(Beginning of Material to process)

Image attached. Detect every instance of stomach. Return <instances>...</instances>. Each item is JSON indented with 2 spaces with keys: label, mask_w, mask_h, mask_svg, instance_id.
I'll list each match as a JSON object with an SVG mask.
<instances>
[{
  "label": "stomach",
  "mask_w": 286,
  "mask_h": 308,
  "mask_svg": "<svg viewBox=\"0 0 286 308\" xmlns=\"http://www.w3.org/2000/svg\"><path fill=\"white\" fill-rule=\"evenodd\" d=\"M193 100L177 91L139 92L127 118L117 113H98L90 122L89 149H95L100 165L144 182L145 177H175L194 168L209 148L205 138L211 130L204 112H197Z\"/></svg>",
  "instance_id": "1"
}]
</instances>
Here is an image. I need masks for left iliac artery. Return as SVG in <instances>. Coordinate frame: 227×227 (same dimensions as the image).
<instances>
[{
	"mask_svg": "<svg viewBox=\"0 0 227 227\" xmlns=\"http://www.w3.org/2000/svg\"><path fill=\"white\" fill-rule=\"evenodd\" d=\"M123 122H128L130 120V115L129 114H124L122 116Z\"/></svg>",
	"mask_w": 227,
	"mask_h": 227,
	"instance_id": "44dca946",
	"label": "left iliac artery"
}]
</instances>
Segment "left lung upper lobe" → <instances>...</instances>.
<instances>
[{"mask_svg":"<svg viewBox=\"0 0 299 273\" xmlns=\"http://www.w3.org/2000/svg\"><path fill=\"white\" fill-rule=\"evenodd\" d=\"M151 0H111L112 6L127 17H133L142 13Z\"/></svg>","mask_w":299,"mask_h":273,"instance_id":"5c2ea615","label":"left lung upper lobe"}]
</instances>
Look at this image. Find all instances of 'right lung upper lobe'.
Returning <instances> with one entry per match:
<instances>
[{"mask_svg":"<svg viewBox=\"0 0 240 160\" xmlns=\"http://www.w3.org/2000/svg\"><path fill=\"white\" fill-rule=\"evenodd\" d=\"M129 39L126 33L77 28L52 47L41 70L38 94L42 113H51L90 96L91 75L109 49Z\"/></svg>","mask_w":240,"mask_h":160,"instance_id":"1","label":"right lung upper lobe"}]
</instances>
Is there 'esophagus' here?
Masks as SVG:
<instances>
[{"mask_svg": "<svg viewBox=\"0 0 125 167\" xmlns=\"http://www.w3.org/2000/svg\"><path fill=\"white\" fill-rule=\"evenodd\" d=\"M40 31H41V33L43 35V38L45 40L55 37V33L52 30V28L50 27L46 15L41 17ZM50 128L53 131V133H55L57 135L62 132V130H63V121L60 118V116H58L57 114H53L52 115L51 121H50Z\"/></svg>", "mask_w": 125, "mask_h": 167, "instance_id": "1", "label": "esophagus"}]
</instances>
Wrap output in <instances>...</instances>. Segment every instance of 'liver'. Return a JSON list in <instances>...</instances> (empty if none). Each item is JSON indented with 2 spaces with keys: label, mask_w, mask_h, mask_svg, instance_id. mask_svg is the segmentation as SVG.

(End of Material to process)

Assigned task. Each line of the data is to be retyped exactly.

Task output.
Image attached. Detect every instance of stomach. Return <instances>...</instances>. Each item is JSON indented with 2 spaces with keys: label, mask_w, mask_h, mask_svg, instance_id.
I'll list each match as a JSON object with an SVG mask.
<instances>
[{
  "label": "stomach",
  "mask_w": 286,
  "mask_h": 308,
  "mask_svg": "<svg viewBox=\"0 0 286 308\" xmlns=\"http://www.w3.org/2000/svg\"><path fill=\"white\" fill-rule=\"evenodd\" d=\"M193 100L177 91L139 92L127 118L117 113H98L90 122L89 149H95L100 165L144 182L145 177H175L194 168L209 148L205 138L211 130L204 112H197Z\"/></svg>",
  "instance_id": "1"
}]
</instances>
Here is an image. I need masks for left iliac artery. Return as SVG in <instances>. Coordinate frame: 227×227 (same dimensions as the image).
<instances>
[{
	"mask_svg": "<svg viewBox=\"0 0 227 227\" xmlns=\"http://www.w3.org/2000/svg\"><path fill=\"white\" fill-rule=\"evenodd\" d=\"M123 122H128L130 120V115L129 114H124L122 116Z\"/></svg>",
	"mask_w": 227,
	"mask_h": 227,
	"instance_id": "44dca946",
	"label": "left iliac artery"
}]
</instances>
Segment "left lung upper lobe" → <instances>...</instances>.
<instances>
[{"mask_svg":"<svg viewBox=\"0 0 299 273\" xmlns=\"http://www.w3.org/2000/svg\"><path fill=\"white\" fill-rule=\"evenodd\" d=\"M151 0H111L112 6L127 17H133L142 13Z\"/></svg>","mask_w":299,"mask_h":273,"instance_id":"5c2ea615","label":"left lung upper lobe"}]
</instances>
Look at this image. Find all instances of 'right lung upper lobe'.
Returning <instances> with one entry per match:
<instances>
[{"mask_svg":"<svg viewBox=\"0 0 240 160\" xmlns=\"http://www.w3.org/2000/svg\"><path fill=\"white\" fill-rule=\"evenodd\" d=\"M129 39L126 33L77 28L52 47L41 70L38 94L42 113H51L90 96L91 75L109 49Z\"/></svg>","mask_w":240,"mask_h":160,"instance_id":"1","label":"right lung upper lobe"}]
</instances>
Is there 'esophagus' here?
Masks as SVG:
<instances>
[{"mask_svg": "<svg viewBox=\"0 0 125 167\" xmlns=\"http://www.w3.org/2000/svg\"><path fill=\"white\" fill-rule=\"evenodd\" d=\"M40 31H41V33L43 35V38L45 40L55 37V33L52 30V28L50 27L46 15L41 17ZM50 128L53 131V133H55L57 135L62 132V130H63V121L60 118V116H58L57 114H53L52 115L51 121H50Z\"/></svg>", "mask_w": 125, "mask_h": 167, "instance_id": "1", "label": "esophagus"}]
</instances>
Wrap output in <instances>...</instances>. Segment every instance of 'liver'. Return a JSON list in <instances>...</instances> (empty if none). Each item is JSON indented with 2 spaces with keys: label, mask_w, mask_h, mask_svg, instance_id. mask_svg is the segmentation as SVG.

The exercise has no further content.